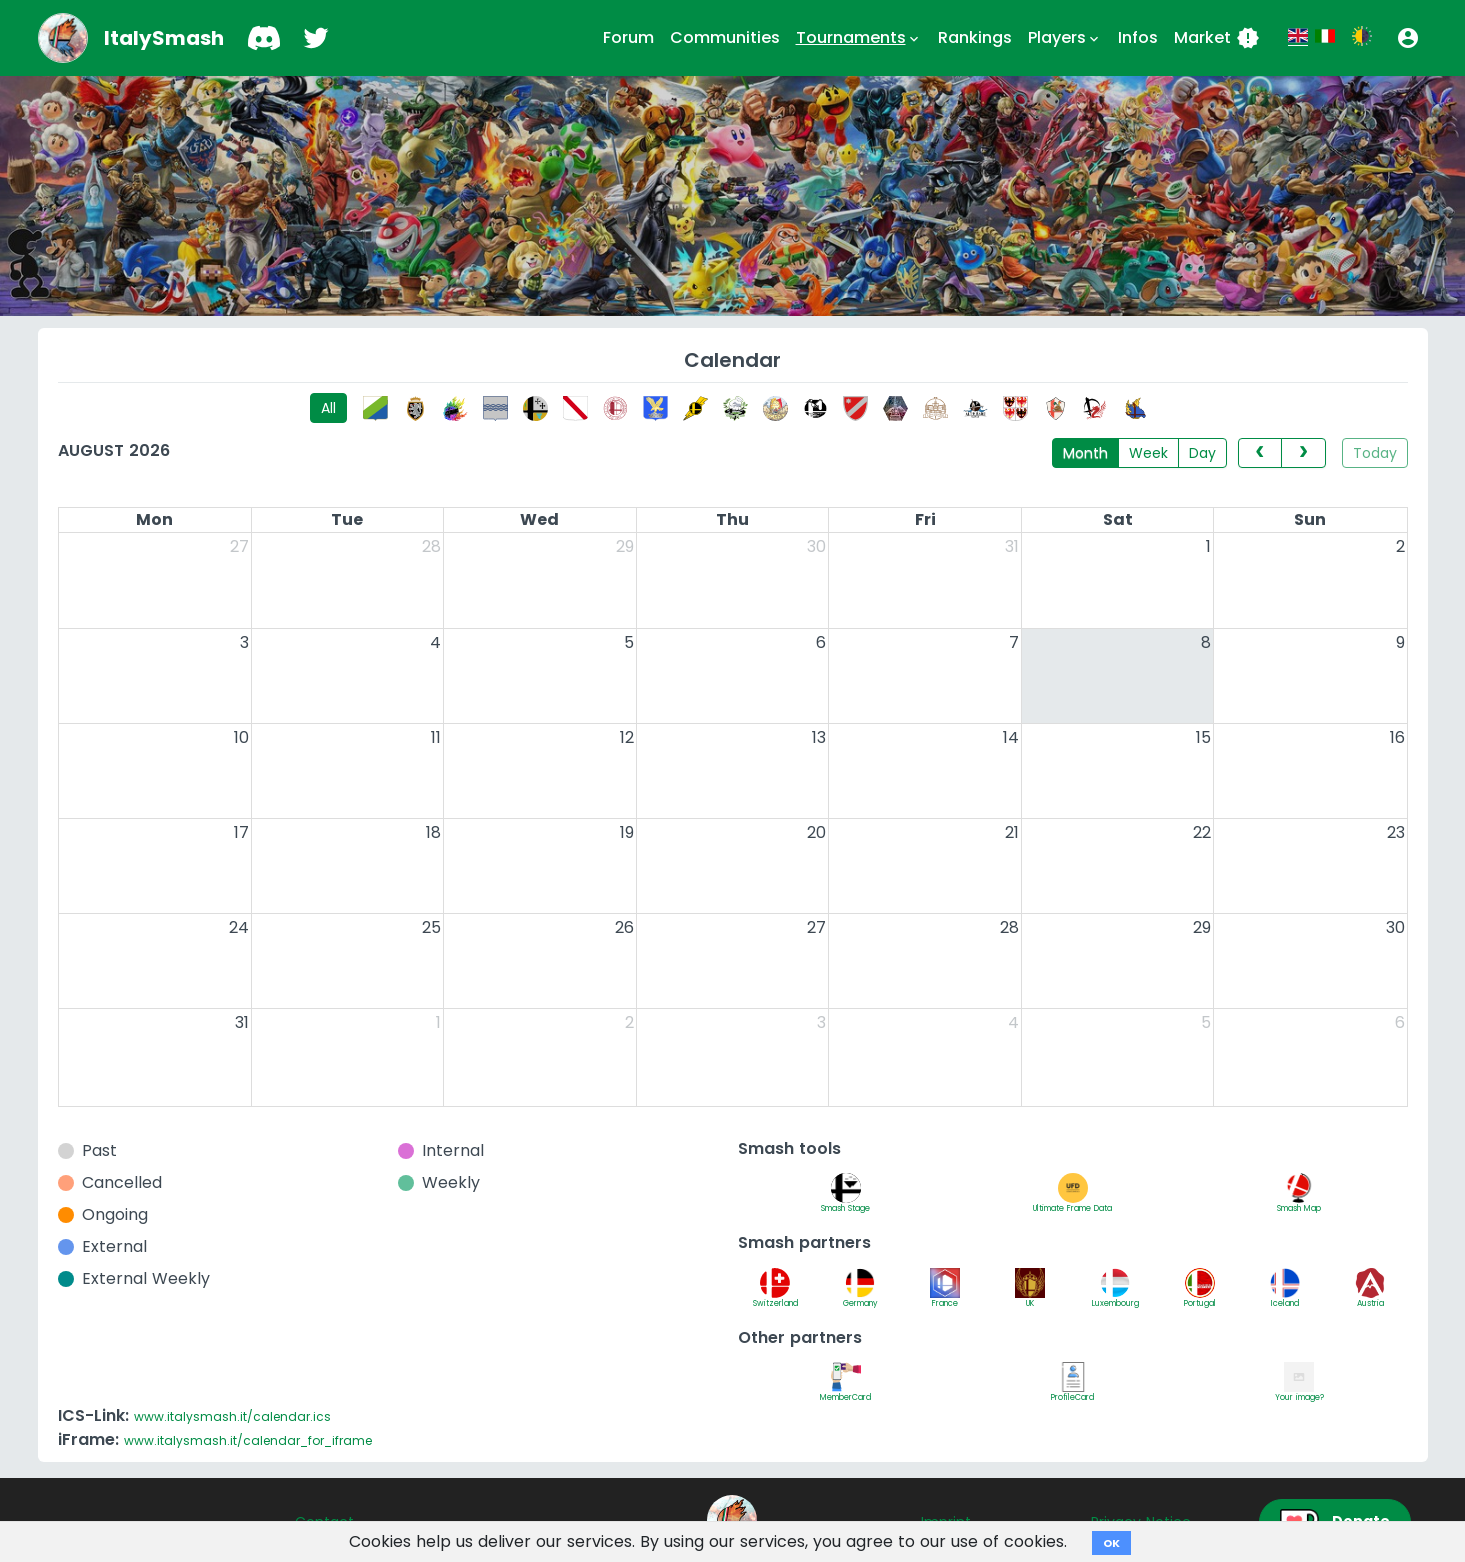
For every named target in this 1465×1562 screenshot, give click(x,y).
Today (1375, 453)
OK (1111, 1543)
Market (1217, 38)
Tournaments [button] (859, 38)
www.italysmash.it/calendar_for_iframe (248, 1440)
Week (1148, 453)
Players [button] (1065, 38)
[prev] (1260, 453)
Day (1202, 453)
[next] (1303, 453)
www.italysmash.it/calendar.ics (232, 1416)
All (328, 408)
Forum (628, 37)
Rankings (975, 37)
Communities (725, 37)
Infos (1138, 37)
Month (1085, 453)
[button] (1408, 38)
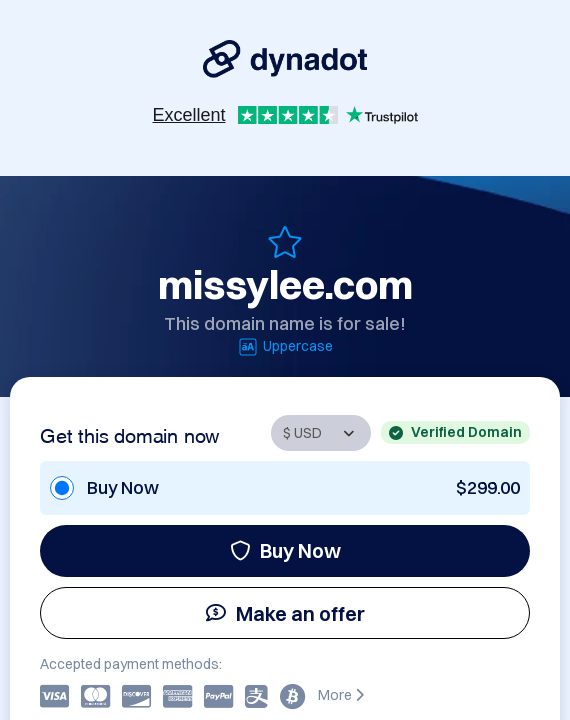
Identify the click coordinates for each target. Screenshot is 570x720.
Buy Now (285, 550)
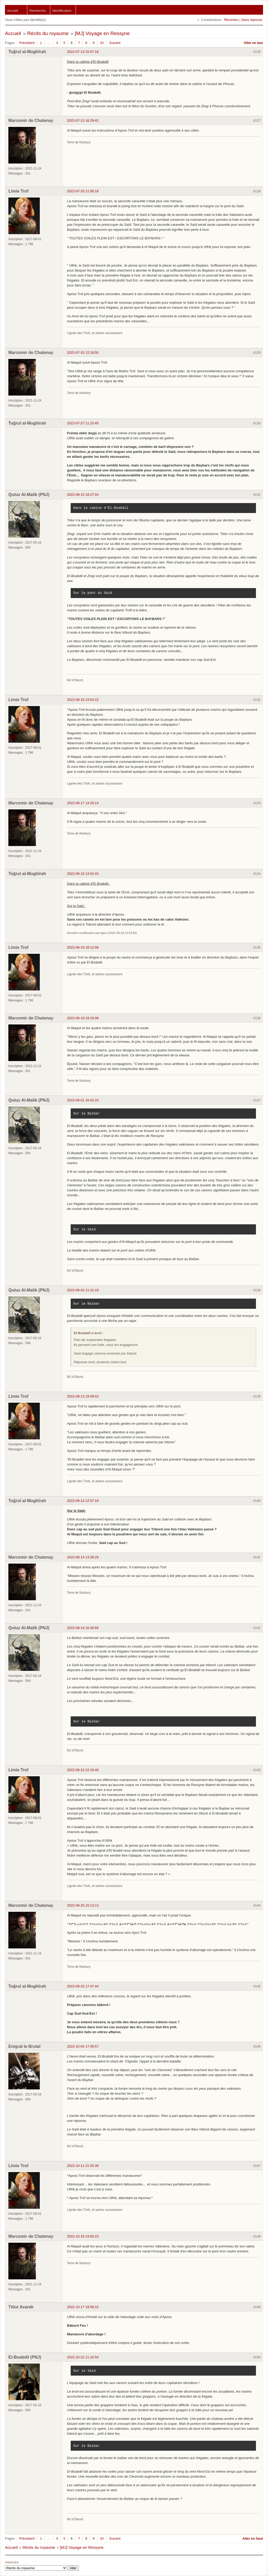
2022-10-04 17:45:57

----------------------------------------

The task
Your output should consist solely of the lines from the line containing "Infos (1138, 37)" through the last line of the entries, verbatim, minus any pictures.

Task solution
Infos (1138, 37)
Month (1085, 453)
[button] (1408, 38)
Identify the click coordinates for each target. Screenshot is 570x720.
Buy Now (285, 550)
2022-10-04 17:45:57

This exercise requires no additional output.